**ABOUT THIS EXERCISE**
The entries are to be repeated verbatim, with nothing left out.

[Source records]
++++++++

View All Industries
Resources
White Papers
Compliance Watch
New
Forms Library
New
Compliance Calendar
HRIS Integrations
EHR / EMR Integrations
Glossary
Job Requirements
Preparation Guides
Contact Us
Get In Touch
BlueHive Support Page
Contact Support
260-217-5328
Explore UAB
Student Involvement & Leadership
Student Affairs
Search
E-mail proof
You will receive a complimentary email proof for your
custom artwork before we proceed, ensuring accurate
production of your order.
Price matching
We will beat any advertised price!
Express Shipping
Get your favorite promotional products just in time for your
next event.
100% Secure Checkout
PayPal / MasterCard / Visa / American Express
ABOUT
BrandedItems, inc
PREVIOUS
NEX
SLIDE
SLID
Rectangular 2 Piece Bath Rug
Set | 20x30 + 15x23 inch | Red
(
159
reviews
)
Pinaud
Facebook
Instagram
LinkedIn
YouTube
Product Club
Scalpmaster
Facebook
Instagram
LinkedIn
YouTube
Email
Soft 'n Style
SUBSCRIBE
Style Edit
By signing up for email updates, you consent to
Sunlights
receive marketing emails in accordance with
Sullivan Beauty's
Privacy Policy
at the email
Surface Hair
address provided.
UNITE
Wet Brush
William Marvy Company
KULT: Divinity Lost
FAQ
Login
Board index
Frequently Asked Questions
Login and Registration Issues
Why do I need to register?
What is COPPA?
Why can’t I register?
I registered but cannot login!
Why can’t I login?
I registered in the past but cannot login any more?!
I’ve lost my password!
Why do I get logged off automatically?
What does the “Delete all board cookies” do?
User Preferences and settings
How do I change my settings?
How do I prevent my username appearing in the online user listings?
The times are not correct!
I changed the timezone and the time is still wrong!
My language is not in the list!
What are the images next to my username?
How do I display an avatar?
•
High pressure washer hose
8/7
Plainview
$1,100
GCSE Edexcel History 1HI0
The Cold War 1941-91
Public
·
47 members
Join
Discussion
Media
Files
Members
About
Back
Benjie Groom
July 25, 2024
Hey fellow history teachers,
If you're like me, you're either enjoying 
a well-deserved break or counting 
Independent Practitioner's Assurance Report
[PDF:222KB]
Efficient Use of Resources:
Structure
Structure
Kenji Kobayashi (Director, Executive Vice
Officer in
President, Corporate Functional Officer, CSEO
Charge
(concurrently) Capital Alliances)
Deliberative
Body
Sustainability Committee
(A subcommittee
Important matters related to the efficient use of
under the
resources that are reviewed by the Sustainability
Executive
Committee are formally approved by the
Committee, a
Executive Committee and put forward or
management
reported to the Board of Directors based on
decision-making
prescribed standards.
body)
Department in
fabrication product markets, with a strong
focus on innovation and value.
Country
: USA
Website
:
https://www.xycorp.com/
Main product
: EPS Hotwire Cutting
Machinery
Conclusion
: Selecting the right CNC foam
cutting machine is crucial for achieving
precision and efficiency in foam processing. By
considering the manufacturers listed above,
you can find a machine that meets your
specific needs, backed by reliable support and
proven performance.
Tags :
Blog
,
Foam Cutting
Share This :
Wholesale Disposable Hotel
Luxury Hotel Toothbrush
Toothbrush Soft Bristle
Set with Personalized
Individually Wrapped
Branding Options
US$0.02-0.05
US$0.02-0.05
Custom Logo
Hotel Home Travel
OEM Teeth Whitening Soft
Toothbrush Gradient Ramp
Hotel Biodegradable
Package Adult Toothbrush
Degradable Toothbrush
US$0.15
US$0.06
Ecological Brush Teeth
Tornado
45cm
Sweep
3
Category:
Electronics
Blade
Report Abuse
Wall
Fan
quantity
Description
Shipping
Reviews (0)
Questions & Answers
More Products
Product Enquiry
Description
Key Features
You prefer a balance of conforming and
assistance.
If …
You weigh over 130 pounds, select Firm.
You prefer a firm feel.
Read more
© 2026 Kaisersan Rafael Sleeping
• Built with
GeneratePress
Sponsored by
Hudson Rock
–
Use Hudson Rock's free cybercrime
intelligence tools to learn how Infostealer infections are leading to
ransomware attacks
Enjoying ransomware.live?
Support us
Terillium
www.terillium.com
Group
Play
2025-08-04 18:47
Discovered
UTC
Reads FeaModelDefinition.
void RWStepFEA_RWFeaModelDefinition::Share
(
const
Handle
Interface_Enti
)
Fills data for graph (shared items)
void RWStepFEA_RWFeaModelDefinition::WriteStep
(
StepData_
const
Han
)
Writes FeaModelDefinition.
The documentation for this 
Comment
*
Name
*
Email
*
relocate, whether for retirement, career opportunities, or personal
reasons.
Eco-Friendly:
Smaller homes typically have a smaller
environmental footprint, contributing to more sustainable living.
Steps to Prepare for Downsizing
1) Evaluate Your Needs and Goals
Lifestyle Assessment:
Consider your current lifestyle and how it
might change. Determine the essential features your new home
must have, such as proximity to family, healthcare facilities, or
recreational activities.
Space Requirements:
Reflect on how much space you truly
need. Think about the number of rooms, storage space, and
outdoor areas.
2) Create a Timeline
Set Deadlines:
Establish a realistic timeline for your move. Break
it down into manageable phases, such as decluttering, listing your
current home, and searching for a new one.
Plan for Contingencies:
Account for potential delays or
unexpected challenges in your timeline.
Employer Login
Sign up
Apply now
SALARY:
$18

++++++++

**SOLUTION TO THE EXERCISE**
View All Industries
Resources
White Papers
Compliance Watch
New
Forms Library
New
Compliance Calendar
HRIS Integrations
EHR / EMR Integrations
Glossary
Job Requirements
Preparation Guides
Contact Us
Get In Touch
BlueHive Support Page
Contact Support
260-217-5328
Explore UAB
Student Involvement & Leadership
Student Affairs
Search
E-mail proof
You will receive a complimentary email proof for your
custom artwork before we proceed, ensuring accurate
production of your order.
Price matching
We will beat any advertised price!
Express Shipping
Get your favorite promotional products just in time for your
next event.
100% Secure Checkout
PayPal / MasterCard / Visa / American Express
ABOUT
BrandedItems, inc
PREVIOUS
NEX
SLIDE
SLID
Rectangular 2 Piece Bath Rug
Set | 20x30 + 15x23 inch | Red
(
159
reviews
)
Pinaud
Facebook
Instagram
LinkedIn
YouTube
Product Club
Scalpmaster
Facebook
Instagram
LinkedIn
YouTube
Email
Soft 'n Style
SUBSCRIBE
Style Edit
By signing up for email updates, you consent to
Sunlights
receive marketing emails in accordance with
Sullivan Beauty's
Privacy Policy
at the email
Surface Hair
address provided.
UNITE
Wet Brush
William Marvy Company
KULT: Divinity Lost
FAQ
Login
Board index
Frequently Asked Questions
Login and Registration Issues
Why do I need to register?
What is COPPA?
Why can’t I register?
I registered but cannot login!
Why can’t I login?
I registered in the past but cannot login any more?!
I’ve lost my password!
Why do I get logged off automatically?
What does the “Delete all board cookies” do?
User Preferences and settings
How do I change my settings?
How do I prevent my username appearing in the online user listings?
The times are not correct!
I changed the timezone and the time is still wrong!
My language is not in the list!
What are the images next to my username?
How do I display an avatar?
•
High pressure washer hose
8/7
Plainview
$1,100
GCSE Edexcel History 1HI0
The Cold War 1941-91
Public
·
47 members
Join
Discussion
Media
Files
Members
About
Back
Benjie Groom
July 25, 2024
Hey fellow history teachers,
If you're like me, you're either enjoying 
a well-deserved break or counting 
Independent Practitioner's Assurance Report
[PDF:222KB]
Efficient Use of Resources:
Structure
Structure
Kenji Kobayashi (Director, Executive Vice
Officer in
President, Corporate Functional Officer, CSEO
Charge
(concurrently) Capital Alliances)
Deliberative
Body
Sustainability Committee
(A subcommittee
Important matters related to the efficient use of
under the
resources that are reviewed by the Sustainability
Executive
Committee are formally approved by the
Committee, a
Executive Committee and put forward or
management
reported to the Board of Directors based on
decision-making
prescribed standards.
body)
Department in
fabrication product markets, with a strong
focus on innovation and value.
Country
: USA
Website
:
https://www.xycorp.com/
Main product
: EPS Hotwire Cutting
Machinery
Conclusion
: Selecting the right CNC foam
cutting machine is crucial for achieving
precision and efficiency in foam processing. By
considering the manufacturers listed above,
you can find a machine that meets your
specific needs, backed by reliable support and
proven performance.
Tags :
Blog
,
Foam Cutting
Share This :
Wholesale Disposable Hotel
Luxury Hotel Toothbrush
Toothbrush Soft Bristle
Set with Personalized
Individually Wrapped
Branding Options
US$0.02-0.05
US$0.02-0.05
Custom Logo
Hotel Home Travel
OEM Teeth Whitening Soft
Toothbrush Gradient Ramp
Hotel Biodegradable
Package Adult Toothbrush
Degradable Toothbrush
US$0.15
US$0.06
Ecological Brush Teeth
Tornado
45cm
Sweep
3
Category:
Electronics
Blade
Report Abuse
Wall
Fan
quantity
Description
Shipping
Reviews (0)
Questions & Answers
More Products
Product Enquiry
Description
Key Features
You prefer a balance of conforming and
assistance.
If …
You weigh over 130 pounds, select Firm.
You prefer a firm feel.
Read more
© 2026 Kaisersan Rafael Sleeping
• Built with
GeneratePress
Sponsored by
Hudson Rock
–
Use Hudson Rock's free cybercrime
intelligence tools to learn how Infostealer infections are leading to
ransomware attacks
Enjoying ransomware.live?
Support us
Terillium
www.terillium.com
Group
Play
2025-08-04 18:47
Discovered
UTC
Reads FeaModelDefinition.
void RWStepFEA_RWFeaModelDefinition::Share
(
const
Handle
Interface_Enti
)
Fills data for graph (shared items)
void RWStepFEA_RWFeaModelDefinition::WriteStep
(
StepData_
const
Han
)
Writes FeaModelDefinition.
The documentation for this 
Comment
*
Name
*
Email
*
relocate, whether for retirement, career opportunities, or personal
reasons.
Eco-Friendly:
Smaller homes typically have a smaller
environmental footprint, contributing to more sustainable living.
Steps to Prepare for Downsizing
1) Evaluate Your Needs and Goals
Lifestyle Assessment:
Consider your current lifestyle and how it
might change. Determine the essential features your new home
must have, such as proximity to family, healthcare facilities, or
recreational activities.
Space Requirements:
Reflect on how much space you truly
need. Think about the number of rooms, storage space, and
outdoor areas.
2) Create a Timeline
Set Deadlines:
Establish a realistic timeline for your move. Break
it down into manageable phases, such as decluttering, listing your
current home, and searching for a new one.
Plan for Contingencies:
Account for potential delays or
unexpected challenges in your timeline.
Employer Login
Sign up
Apply now
SALARY:
$18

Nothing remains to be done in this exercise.